Er kletterte auf eine Treppe hinauf und setzte sich hin, um mitten in dem strömenden Regen nachzudenken. Dort saß er eine Stunde, zwei Stunden, und er sann und dachte, so daß er Runzeln auf der Stirn davon bekam. Aber er wurde deswegen nicht klüger. Es war, als wenn die Gedanken ihm nur rund im Kopf herumliefen. Je länger er dasaß, um so unmöglicher erschien es ihm, eine Lösung zu finden.
»Dies hier ist gewiß zu schwer für jemand, der so wenig gelernt hat wie ich,« dachte er schließlich. »Ich muß am Ende doch wohl zu den Menschen zurückgehen. Ich werde wohl den Pfarrer und den Doktor und den Schullehrer und andere gelehrte Leute fragen müssen, die wissen, was gegen so etwas hilft.«
So beschloß er denn, dies sogleich zu tun, und er erhob sich und schüttelte sich, denn er war so naß wie eine ertrunkene Maus.
Im selben Augenblick sah er eine große Eule daherfliegen und sich auf einen der Bäume setzen, die an der Straße entlang standen. Gleich darauf begann eine Horneule, die unter dem Dachfirst saß, sich zu rühren und zu rufen: »Quiwitt, quiwitt! Bist du wieder da, Sumpfeule? Wie ist es dir denn im Ausland ergangen?«
»Hab' Dank, Horneule!
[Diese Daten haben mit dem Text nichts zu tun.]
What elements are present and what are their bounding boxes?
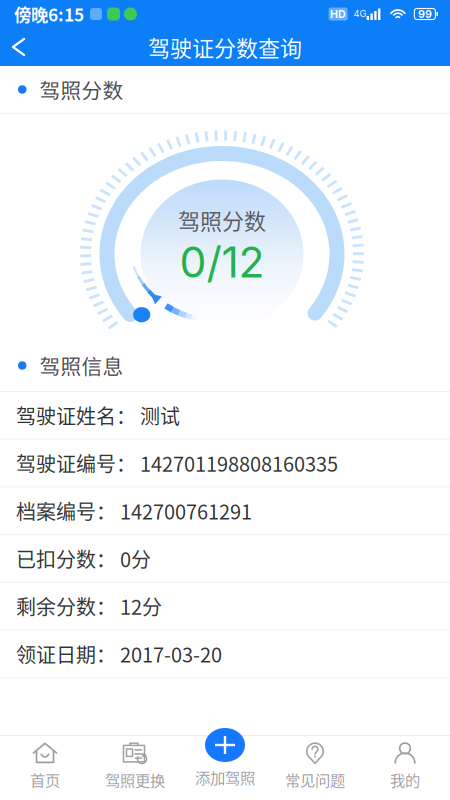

Mir ist es gut gegangen,« sagte die Sumpfeule, »Hat sich hier in der Heimat etwas Besonderes zugetragen, seit ich fort war?«
»Nicht hier in Bleking, Sumpfeule, aber in Schonen geschah es, daß ein Junge von einem Kobold verhext wurde und so klein gemacht worden ist wie ein Eichhörnchen, und dann ist er mit einer zahmen Gans nach Lappland gereist.«
»Das ist doch eine merkwürdige Nachricht, eine merkwürdige Nachricht. Kann er denn nie wieder ein Mensch werden, Horneule? Kann er nie wieder ein Mensch werden?«
»Das ist ein Geheimnis, Sumpfeule, aber ich will es dir trotzdem anvertrauen. Der Kobold hat gesagt, wenn der Junge gut acht gibt auf den zahmen Gänserich, so daß der wohlbehalten wieder heimgelangt, so ...«
»Was weiter, Horneule? Was weiter? Was weiter?«
»Fliege mit nach dem Kirchturm hinauf, Sumpfeule, dann will ich es dir alles erzählen! Ich fürchte, es könnte mitten auf der Straße jemand sein, der lauscht.«
Damit flogen die Eulen von dannen, der Junge aber warf seine Mütze hoch in die Luft hinauf. »Wenn ich nur gut acht auf den Gänserich gebe, so komme ich wohlbehalten wieder nach Hause, dann werde ich wieder ein Mensch. Hurra! Hurra! Dann werde ich wieder ein Mensch!«
Er rief ganz laut Hurra, und es war merkwürdig, daß sie ihn nicht drinnen in den Häusern hörten. Aber das taten sie nicht, und er eilte, so schnell seine Füße ihn nur tragen wollten, wieder zu den wilden Gänsen in das nasse Moor hinaus.